▶ Problem description
Each entry that follows is to be duplicated exactly, without its images.

▶ Data to use
=== Section Start ===
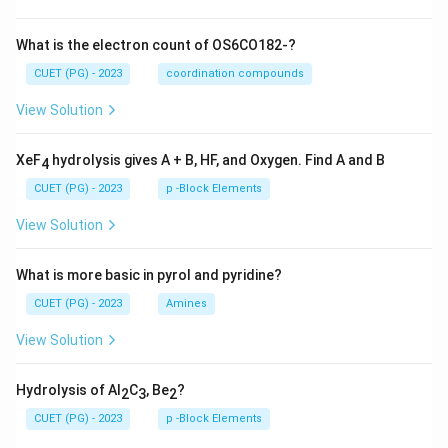
What is the electron count of OS6CO182-?
CUET (PG) - 2023
coordination compounds
View Solution
XeF
hydrolysis gives A + B, HF, and Oxygen. Find A and B
4
CUET (PG) - 2023
p -Block Elements
View Solution
What is more basic in pyrol and pyridine?
CUET (PG) - 2023
Amines
View Solution
Hydrolysis of Al
C
, Be
?
2
3
2
CUET (PG) - 2023
p -Block Elements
=== Section End ===
▶ Task result
What is the electron count of OS6CO182-?
CUET (PG) - 2023
coordination compounds
View Solution
XeF
hydrolysis gives A + B, HF, and Oxygen. Find A and B
4
CUET (PG) - 2023
p -Block Elements
View Solution
What is more basic in pyrol and pyridine?
CUET (PG) - 2023
Amines
View Solution
Hydrolysis of Al
C
, Be
?
2
3
2
CUET (PG) - 2023
p -Block Elements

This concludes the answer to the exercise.